In a 24 hour period on standbye the TV and decoder would take 30A out of the leisure battery.Probably a good idea to make sure in future that both the TV and decoder are unplugged when not in use. 

Steve and Sharon


----------



## ethnicall (Dec 24, 2005)

I don't understand using a multimeter except how to check the battery voltage.
Please can you explain in simple terms how I can use a multimeter to do as you have done and check how many amps an appliance is using

Thanks Mark


----------



## Rapide561 (Oct 1, 2005)

*12v supply*

Hi

Interesting to note just how much power is used on standby.

Good post!

Russell


----------



## gaspode (May 9, 2005)

ethnicall said:


> I don't understand using a multimeter except how to check the battery voltage.
> Please can you explain in simple terms how I can use a multimeter to do as you have done and check how many amps an appliance is using
> 
> Thanks Mark


Hi Mark

Using a meter to check current is always a much trickier business than when checking voltage because you need to put the meter in series with the load instead of just measuring across the terminals. This means that the full current passing through the load must also pass through your meter so be very careful which range (and terminals) you use to avoid damaging your meter.
THIS SITE has a tutorial that may help you understand the methods used.


----------



## 99524 (Jun 4, 2006)

Hi Steve and Sharon

Really useful info. I have thought of measuring standby currents but never got round to it. I notice that even when you switch everything off - including the control unit - there is still a drain on the system. There must be some current used feeding the control unit and power systems on our van. I disconnect the battery terminals when we lay up for over a week and have noticed that there is always a spark when I remove the second earthing connection.

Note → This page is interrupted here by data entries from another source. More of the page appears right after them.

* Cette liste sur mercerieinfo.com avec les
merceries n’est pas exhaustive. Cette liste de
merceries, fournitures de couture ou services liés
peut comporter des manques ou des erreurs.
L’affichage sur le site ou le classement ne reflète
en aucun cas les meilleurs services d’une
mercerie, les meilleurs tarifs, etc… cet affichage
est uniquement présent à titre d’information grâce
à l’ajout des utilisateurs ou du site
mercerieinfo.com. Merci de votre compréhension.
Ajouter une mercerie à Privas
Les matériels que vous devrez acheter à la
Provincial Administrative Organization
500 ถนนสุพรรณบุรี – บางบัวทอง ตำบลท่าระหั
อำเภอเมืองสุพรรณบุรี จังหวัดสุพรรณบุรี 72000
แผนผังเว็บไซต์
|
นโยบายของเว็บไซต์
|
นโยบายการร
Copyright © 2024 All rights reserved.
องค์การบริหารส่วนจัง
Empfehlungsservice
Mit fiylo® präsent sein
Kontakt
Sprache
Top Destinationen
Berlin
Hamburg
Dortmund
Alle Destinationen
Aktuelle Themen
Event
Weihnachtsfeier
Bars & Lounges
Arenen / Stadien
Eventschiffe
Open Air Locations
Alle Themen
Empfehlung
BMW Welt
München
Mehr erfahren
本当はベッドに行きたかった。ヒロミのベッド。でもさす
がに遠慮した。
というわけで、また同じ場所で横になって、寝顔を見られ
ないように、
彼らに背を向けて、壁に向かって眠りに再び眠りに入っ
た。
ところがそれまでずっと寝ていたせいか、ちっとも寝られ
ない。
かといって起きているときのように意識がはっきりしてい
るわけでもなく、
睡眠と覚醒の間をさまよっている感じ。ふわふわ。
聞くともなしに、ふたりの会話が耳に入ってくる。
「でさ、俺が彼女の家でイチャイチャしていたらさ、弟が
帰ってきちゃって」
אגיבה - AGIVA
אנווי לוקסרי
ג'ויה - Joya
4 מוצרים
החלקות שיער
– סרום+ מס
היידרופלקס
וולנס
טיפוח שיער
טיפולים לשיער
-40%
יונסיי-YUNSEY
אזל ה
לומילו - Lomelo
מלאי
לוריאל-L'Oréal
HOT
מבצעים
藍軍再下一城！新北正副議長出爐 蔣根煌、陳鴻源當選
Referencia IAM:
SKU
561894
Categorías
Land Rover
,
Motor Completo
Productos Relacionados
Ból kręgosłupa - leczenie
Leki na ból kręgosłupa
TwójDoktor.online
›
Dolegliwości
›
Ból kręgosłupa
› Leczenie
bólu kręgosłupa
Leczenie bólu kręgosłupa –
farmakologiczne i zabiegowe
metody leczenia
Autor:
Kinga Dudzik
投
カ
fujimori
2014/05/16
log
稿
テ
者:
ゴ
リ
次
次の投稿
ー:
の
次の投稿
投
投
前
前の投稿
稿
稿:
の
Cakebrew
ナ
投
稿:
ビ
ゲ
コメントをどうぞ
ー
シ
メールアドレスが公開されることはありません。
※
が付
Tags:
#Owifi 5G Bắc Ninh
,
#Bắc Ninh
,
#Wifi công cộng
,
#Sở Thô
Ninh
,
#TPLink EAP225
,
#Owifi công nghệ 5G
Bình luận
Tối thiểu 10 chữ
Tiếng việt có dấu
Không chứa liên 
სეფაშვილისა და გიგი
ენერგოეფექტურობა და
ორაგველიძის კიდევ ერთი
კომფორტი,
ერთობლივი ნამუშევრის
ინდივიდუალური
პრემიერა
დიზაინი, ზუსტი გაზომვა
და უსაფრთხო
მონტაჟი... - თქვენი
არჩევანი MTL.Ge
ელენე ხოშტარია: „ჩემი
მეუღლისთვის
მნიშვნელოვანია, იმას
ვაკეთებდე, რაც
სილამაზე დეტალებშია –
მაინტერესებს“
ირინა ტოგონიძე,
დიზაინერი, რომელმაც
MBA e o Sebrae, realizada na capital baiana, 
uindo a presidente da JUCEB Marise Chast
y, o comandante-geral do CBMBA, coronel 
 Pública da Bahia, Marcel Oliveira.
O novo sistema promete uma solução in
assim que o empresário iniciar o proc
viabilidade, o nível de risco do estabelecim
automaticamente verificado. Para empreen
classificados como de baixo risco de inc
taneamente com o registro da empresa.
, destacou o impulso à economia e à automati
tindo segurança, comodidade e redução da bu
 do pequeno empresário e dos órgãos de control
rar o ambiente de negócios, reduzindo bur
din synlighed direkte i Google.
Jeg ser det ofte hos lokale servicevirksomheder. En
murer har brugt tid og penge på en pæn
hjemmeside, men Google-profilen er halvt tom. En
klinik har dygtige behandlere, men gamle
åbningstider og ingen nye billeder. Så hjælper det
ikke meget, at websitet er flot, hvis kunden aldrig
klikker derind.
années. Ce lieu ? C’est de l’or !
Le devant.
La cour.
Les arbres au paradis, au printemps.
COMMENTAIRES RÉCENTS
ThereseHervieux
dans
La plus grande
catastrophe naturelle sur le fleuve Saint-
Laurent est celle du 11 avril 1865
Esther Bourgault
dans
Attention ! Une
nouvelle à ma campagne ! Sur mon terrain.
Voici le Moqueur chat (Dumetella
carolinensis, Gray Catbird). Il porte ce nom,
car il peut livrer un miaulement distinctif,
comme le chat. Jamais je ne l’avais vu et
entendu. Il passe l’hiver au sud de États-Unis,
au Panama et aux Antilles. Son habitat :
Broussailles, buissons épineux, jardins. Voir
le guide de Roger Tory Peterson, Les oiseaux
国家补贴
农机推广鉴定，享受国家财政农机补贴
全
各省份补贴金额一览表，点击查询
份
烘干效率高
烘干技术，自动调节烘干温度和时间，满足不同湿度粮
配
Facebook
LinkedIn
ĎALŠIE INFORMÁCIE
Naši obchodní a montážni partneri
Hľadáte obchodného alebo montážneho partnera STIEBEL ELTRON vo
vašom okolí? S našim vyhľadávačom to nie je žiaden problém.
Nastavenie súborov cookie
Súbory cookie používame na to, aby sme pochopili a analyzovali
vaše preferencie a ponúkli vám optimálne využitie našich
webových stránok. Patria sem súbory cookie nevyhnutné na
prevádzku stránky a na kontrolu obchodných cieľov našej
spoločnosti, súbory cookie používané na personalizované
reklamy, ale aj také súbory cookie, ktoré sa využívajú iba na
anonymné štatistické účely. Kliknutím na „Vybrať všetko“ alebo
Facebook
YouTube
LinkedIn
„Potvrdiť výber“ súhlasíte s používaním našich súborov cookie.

Why dont they include a DC breaker in vans ? It would make life much easier.

Regards

Richard


----------



## wakk44 (Jun 15, 2006)

ethnicall said:


> I don't understand using a multimeter except how to check the battery voltage.
> Please can you explain in simple terms how I can use a multimeter to do as you have done and check how many amps an appliance is using
> 
> Thanks Mark


Hi Mark,
exactly the way in which Gaspode has described in his reply,by putting the meter in series with the appliance.The link he has done is actually the same multimeter as mine(Fluke 73 Series 111)which I can highly recommend,it can measure DC current up to 10A.

Steve and Sharon


----------



## eddied (May 9, 2005)

*12v. current measurements*

 
Gaspode, many thanks for the link to the multimeter tutorial.
I've been skipping around my Chausson wielding the red and black leads like magic wands to measure voltage here there and everywhere - no problem with that.
BUT when it come to page 5 'Current' i.e. to measure amps, I'm lost (you would probabaly say thick).
Diagram '2' - 'break the circuit'
how do I do that??
I need to check the current coming out of a solar panel regulator to the 12v. cigarette lighter plug-in.
grazie e saluti,
eddied


----------



## 89338 (May 20, 2005)

rrichdd

A DC isolator is very easy to fit and not expensive, fitted one on my truck it is key operated, as I used to have battery problems when ity was left standing. Now that you mentioned it I think might fit one to RV

Got mine from a caravan place, if you look for one they normally have a
a red plastic key 

Regards


Lampie


----------



## wakk44 (Jun 15, 2006)

good morning eddied,

I don't know your solar regulator wiring but to test the current output should be a fairly easy job.First thing is to make sure your multimeter can handle the current from the solar panel,most of the meters are rated up to 10A dc.If your solar panel can produce more current than this then don't do the test,you will blow the fuse in the multimeter and could do it permanent damage.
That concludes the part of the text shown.